"""

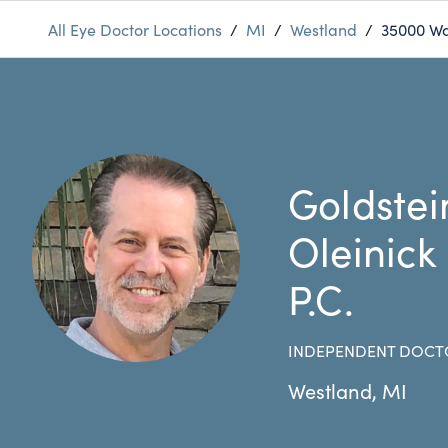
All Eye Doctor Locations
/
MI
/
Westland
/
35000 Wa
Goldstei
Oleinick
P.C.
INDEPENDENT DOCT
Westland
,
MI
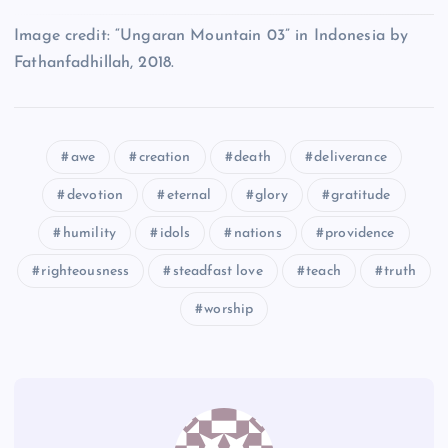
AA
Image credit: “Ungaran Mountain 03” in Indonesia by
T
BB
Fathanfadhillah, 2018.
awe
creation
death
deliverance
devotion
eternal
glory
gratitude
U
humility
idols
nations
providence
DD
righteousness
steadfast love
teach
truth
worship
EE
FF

"""

[TASK INSTRUCTIONS] Pictures are not part of the copy. Restate everything else in the listing word for word.

[YOUR RESPONSE]
All Eye Doctor Locations
/
MI
/
Westland
/
35000 Wa
Goldstei
Oleinick
P.C.
INDEPENDENT DOCT
Westland
,
MI
AA
Image credit: “Ungaran Mountain 03” in Indonesia by
T
BB
Fathanfadhillah, 2018.
awe
creation
death
deliverance
devotion
eternal
glory
gratitude
U
humility
idols
nations
providence
DD
righteousness
steadfast love
teach
truth
worship
EE
FF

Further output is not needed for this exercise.